For this month challenge on Home Bakers Challenge was Biscottis . Biscottis are twice baked cookies originated from Prato , Italy . These cookies are oblong shaped almond biscuits , made dry and crunchy through the loaf of dough while still hot and fresh from baking in the oven. Thank you +Priya Suresh for choosing Biscottis for this months challenge , i would have not tried this at all .
For this months challenge as usual we were given 4 biscotti recipes and we had to choose one and make them. 4 suggested recipes were :
- Savoury Caraway Cheddar Biscottis
- Eggless Oats Chocolate Biscottis
- American Style Vanilla Biscottis
- Savory Mediterranean Biscottis
I adopted the Savoury Caraway Cheddar Biscottis recipe and made quite a few changes in it . one was i used mozzarella instead of Cheddar , instead of eggs i used yogurt and for spiciness i added chili flakes and for some flavor i added dried parsley .
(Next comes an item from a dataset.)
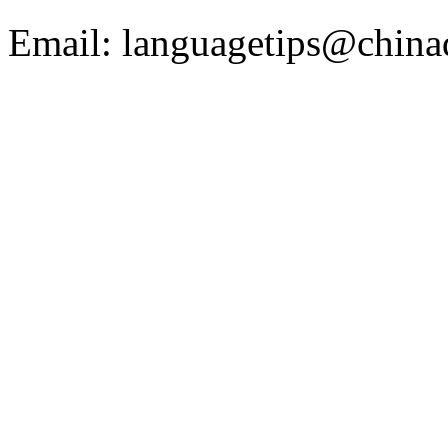
Email: languagetips@china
It is my first time baking biscottis , though by looks it doesn't look great , but it tasted really good.
All Purpose Flour - 1 Cup + 2 TBLS
Yogurt - 1/4 Cup +
Cheese - 1 Cup
Baking Powder - 1/2 TSP
Salt - 1/4 TSP
Chili Flakes - 1 TSP
Dried Parsley - 1 TSP
Caraway Seeds - 1/2 TSP
Crushed Pepper Corns - 1/4 TSP
- Mix all the dry ingredients together in a bowl .
- To that mixture add the cheese and lastly add the yogurt and form it to a dough.
- In a lightly floured surface knead the dough couple of times.
- Lastly form the dough into log shape .
- Place it into a parchment lined baking sheet.
- Bake it at 350F for 20- 25 minutes until the log is firm.
- Allow it to cool down completely.
- Now cut them into slices.
- Arrange them into the baking sheet and bake them for 15 minutes on each side or till they are golden brown.
- Cool them completely before serving.